The letter announces that Apple customers have made their concerns clear about the way mobile apps handle reproductive data Dobbs vs. Jackson, the Supreme Court case that abolished the constitutional right to abortion after nearly 50 years. And while Apple often touts that privacy is one of its “core values,” the company “hasn’t done enough on that particular front,” the letter said.
“Consumers cannot trust Apple’s privacy promises if applications on the App Store are not required to take active steps to protect this sensitive health data,” the officials added.
The letter is signed by New Jersey Attorney General Matt Platkin, who led the effort to contact Cook, and the Attorneys General for California, Connecticut, the District of Columbia, Illinois, Massachusetts, North Carolina, Oregon, Vermont and the United States Washington state.
Bloomberg and huff mail previously reported on the letter this week.

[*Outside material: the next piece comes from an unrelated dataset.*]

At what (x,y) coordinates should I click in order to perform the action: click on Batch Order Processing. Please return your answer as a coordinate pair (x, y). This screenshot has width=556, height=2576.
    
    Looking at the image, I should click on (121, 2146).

At the time of writing, the cancellation of the landmark Roe v. calf That decision either triggered or led to state legislation banning most abortions in 13 states. This includes nine states that do not make exceptions for victims of rape or incest. (Mississippi law includes an exception for rape, but not for incest.)
Republican lawmakers in eight other states have attempted to enact bans but are currently being blocked by courts while legal battles are fought out.
The criminalization of abortion has sparked new fears about digital surveillance practices by state and local law enforcement agencies, particularly in states like Texas, where people may be prosecuted for helping abortion seekers travel to other states where care is still legal.
There are also concerns in Texas that judges could order internet companies to release data in civil cases resulting from the state’s bounty system for abortions. The system empowers ordinary citizens to sue anyone involved in performing an abortion. Vigilante applicants must collect $10,000 in cash each.
Equally worrying is that law enforcement agencies may be avoiding the courts altogether and using a Fourth Amendment loophole to acquire location data. While the Supreme Court has ruled that it is unconstitutional for police to force access to location data without a warrant, the US Department of Justice and countless other agencies have ruled that buying it is legal instead.
State and local police agencies are already known to purchase software that uses mobile app data to track people’s movements. Such tools can be used to track activity near women’s clinics or to help prosecutors uncover evidence against people traveling abroad for a trial.
In their letter to Apple, the nine attorneys general also highlighted specific concerns related to period trackers, pregnancy and fertility apps, and wearable health and fitness devices. Referring to a current survey from the nonprofit Mozilla Foundation, officials found that many apps failed to meet minimum security standards and that some even “lacked basic privacy policies, let alone policies addressing the use of sensitive information.”
“We recognize Apple’s commitment to the privacy and security of its products, as evidenced by its use of encryption to protect users’ health data and by being transparent with law enforcement requests for user data,” the officials said. “But that alone isn’t enough when third-party apps on the App Store don’t respect and adhere to Apple’s privacy ethos.”